Bhubaneswar, Aug. 7: The monsoon has brought with it a flood of diseases triggering all round concern as dengue and jaundice cases are being reported with increasing frequency.
The twin cities of Cuttack and Bhubaneswar have already reported two suspected dengue deaths while there was another casualty in Balangir. Experts say stale rainwater, unplanned growth and poor hygiene, besides factors such as climate change are responsible for the outbreak of these diseases.
Piles of used solid waste, in the form of coconut shells, plastic cups and used tyres have also contributed in a big way to the spread of diseases.
“The Angul-Talcher belt has reported 24 cases of dengue. Rapid industrialisation coupled with uneven rainfall due to the effects of climate change could be another reason for the spread of the diseases. Had it rained continuously, water would not have stagnated and mosquitoes would not have been able to breed. We have to go to the root cause and fight the disease. Also, only concentrating on the Angul-Talcher belt is not a good idea. We must monitor samples from all the districts,’’ said S.K. Kar, director, Regional Medical Research Centre (RMRC).
Last year, scientists at the RMRC had detected the strain II of the dengue virus in Malkangiri district. In fact, there are four strains of dengue virus — I, II, III and IV.
“But, if there is spread of dengue virus of only one strain in the state, the spread is easy to tackle. However, if one of the strains gets mixed up with the others, then it could result in the dengue haemorrhagic fever and might cause an epidemic. Blood samples are yet to reach the RMRC. Once it reaches the institute, the situation could be assessed,” he said.
However, stating that there was no reason to panic, state nodal officer for malaria, Madan Mohan Pradhan said that dengue victims might have a history of travel. Besides, rapid changes in the profile of the Angul-Talcher belt might also have a lot to do with the spread of such diseases.

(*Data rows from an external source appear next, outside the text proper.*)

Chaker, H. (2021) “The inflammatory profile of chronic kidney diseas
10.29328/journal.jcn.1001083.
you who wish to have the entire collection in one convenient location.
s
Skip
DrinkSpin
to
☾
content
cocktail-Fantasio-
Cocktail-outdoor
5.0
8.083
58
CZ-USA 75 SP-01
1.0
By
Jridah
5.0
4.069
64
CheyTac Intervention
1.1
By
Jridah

“With communication facilities becoming easier than before, people are travelling faster. Hence, if a person, who has been to the industrial belt, is bitten by an Aedes mosquito, he/she would become a carrier. If the carrier person visits Bhubaneswar or Cuttack and the local Aedes mosquito (without dengue virus) bites the carrier, then the virus can even spread locally. However, to stop the population of mosquitoes, we can go for simple cleaning drives by ensuring a clean surrounding without stagnant water,” Pradhan added.

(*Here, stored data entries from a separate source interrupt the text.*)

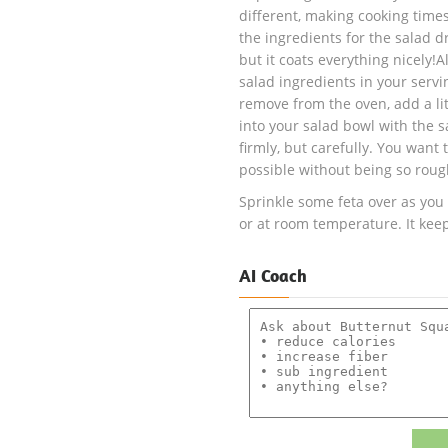
different, making cooking times
the ingredients for the salad dr
but it coats everything nicely!
salad ingredients in your serv
remove from the oven, add a lit
into your salad bowl with the s
firmly, but carefully. You want 
possible without being so roug
Sprinkle some feta over as you
or at room temperature. It keeps
AI Coach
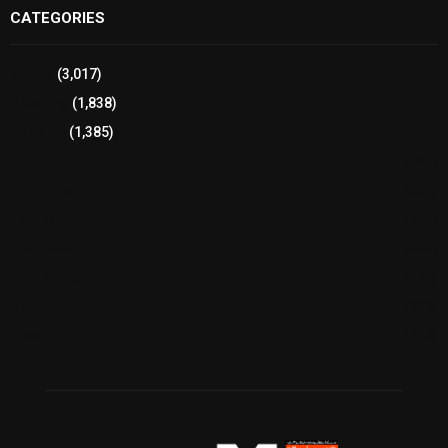
CATEGORIES
Sports
(3,017)
Breaking
(1,838)
Pakistan
(1,385)
Cricket
(941)
International
(582)
Football
(561)
Business
(483)
Technology
(338)
Health
(239)
Weather
(216)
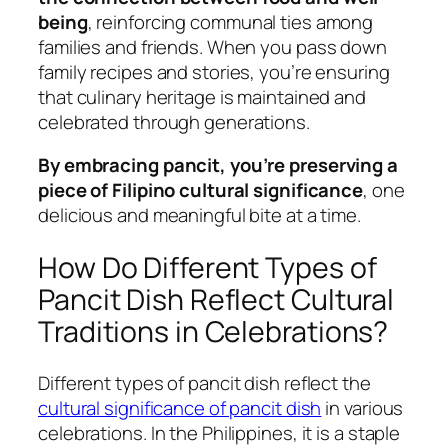
being
, reinforcing communal ties among
families and friends. When you pass down
family recipes and stories, you’re ensuring
that culinary heritage is maintained and
celebrated through generations.
By embracing pancit, you’re preserving a
piece of Filipino cultural significance
, one
delicious and meaningful bite at a time.
How Do Different Types of
Pancit Dish Reflect Cultural
Traditions in Celebrations?
Different types of pancit dish reflect the
cultural significance of pancit dish
in various
celebrations. In the Philippines, it is a staple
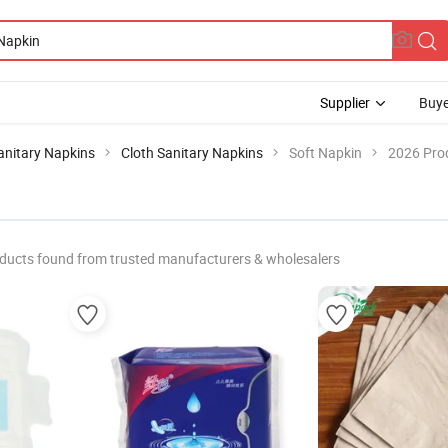
Supplier
Buye
anitary Napkins
Cloth Sanitary Napkins
Soft Napkin
2026 Prod
ducts found from trusted manufacturers & wholesalers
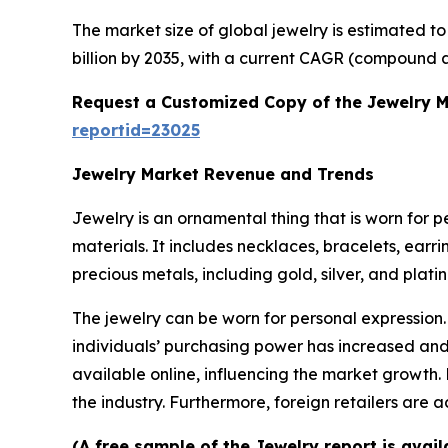
The market size of global jewelry is estimated t
billion by 2035, with a current CAGR (compound a
Request a Customized Copy of the Jewelry 
reportid=23025
Jewelry Market Revenue and Trends
Jewelry is an ornamental thing that is worn for 
materials. It includes necklaces, bracelets, earr
precious metals, including gold, silver, and plat
The jewelry can be worn for personal expression.
individuals’ purchasing power has increased and 
available online, influencing the market growth.
the industry. Furthermore, foreign retailers are
(A free sample of the Jewelry report is avai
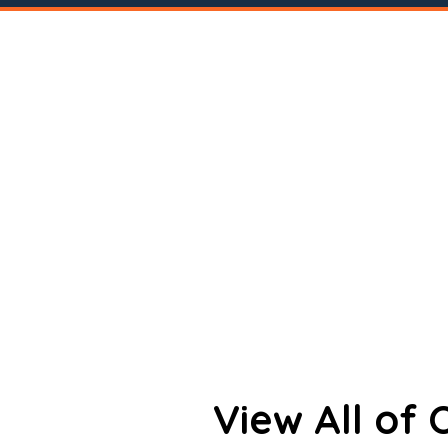
View All of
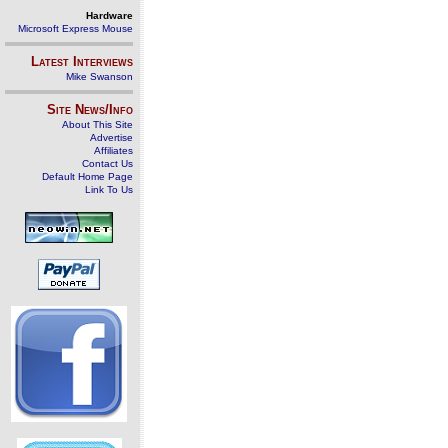
Hardware
Microsoft Express Mouse
Latest Interviews
Mike Swanson
Site News/Info
About This Site
Advertise
Affiliates
Contact Us
Default Home Page
Link To Us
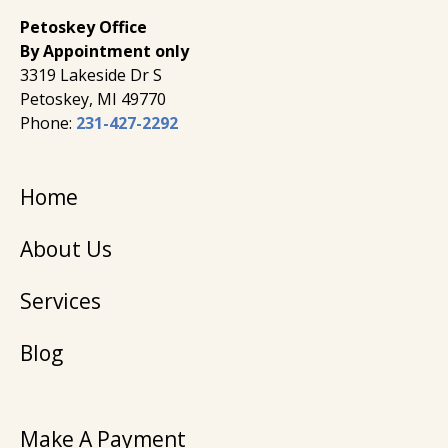
Petoskey Office
By Appointment only
3319 Lakeside Dr S
Petoskey, MI 49770
Phone:
231-427-2292
Home
About Us
Services
Blog
Make A Payment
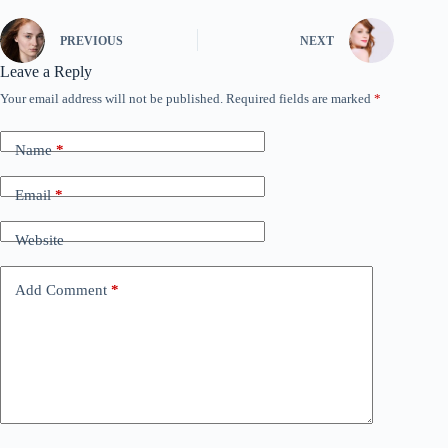
PREVIOUS
NEXT
Leave a Reply
Your email address will not be published.
Required fields are marked
*
Name
*
Email
*
Website
Add Comment
*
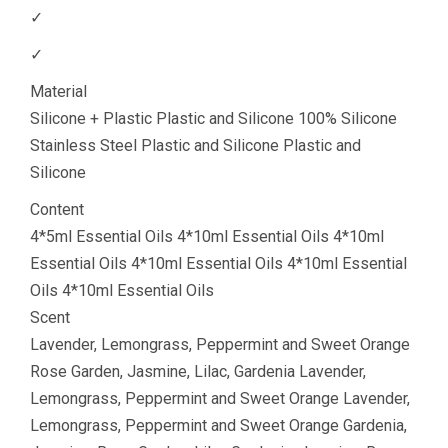
✓
✓
Material
Silicone + Plastic Plastic and Silicone 100% Silicone
Stainless Steel Plastic and Silicone Plastic and
Silicone
Content
4*5ml Essential Oils 4*10ml Essential Oils 4*10ml
Essential Oils 4*10ml Essential Oils 4*10ml Essential
Oils 4*10ml Essential Oils
Scent
Lavender, Lemongrass, Peppermint and Sweet Orange
Rose Garden, Jasmine, Lilac, Gardenia Lavender,
Lemongrass, Peppermint and Sweet Orange Lavender,
Lemongrass, Peppermint and Sweet Orange Gardenia,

“Normal dengue infection stays for four to five days and might be associated with vomiting and joint pain. There could also be rashes on the skin. However, in exceptional cases, it could require platelets as the platelet counts go down to 70,000 to 80,000, whereas it should be 1.5 lakh in the body of a normal person,” Pradhan added.
Although malaria cases are yet to be reported in Bhubaneswar, such cases have already been reported from other parts of the state.
“Malaria patients generally come here during winter. But it is difficult to know the area and people affected as Capital Hospital caters to patients from Khurda, Nayagarh, Puri and Cuttack districts,” said deputy chief medical officer S.N. Swain of Capital Hospital in Bhubaneswar.
Even the state-level data till June 2010 shows there were 96 deaths due to malaria, whereas this year it is 30 as of now.
“In fact, in case of malaria, the trend is quite strange as the pattern of the disease keeps changing each year,” said an official of the state nodal centre for malaria.
Advocating a strict ‘no’ to roadside eateries selling pani puri and dahi vada, the RMRC director said: “As the vendors usually do not change the water in case of pani puri on a day-to-day basis, there is always a chance of getting typhoid through it. Stale curd could also be a cause of serious infection as there is chance of ample growth of harmful bacteria. In monsoon, food should not be preserved for long. One should also avoid taking outside food and stick to homemade items.”
Capital Hospital has been witnessing a flood of cold and fever related cases with around 500 patients turning up last week. Two other leading private hospitals in the city that generally cater to tertiary healthcare are also getting a lot of patients with common viral fever and some complicated cases where diagnosis is still not clear.
Jaundice is also spreading through intake of contaminated food and water.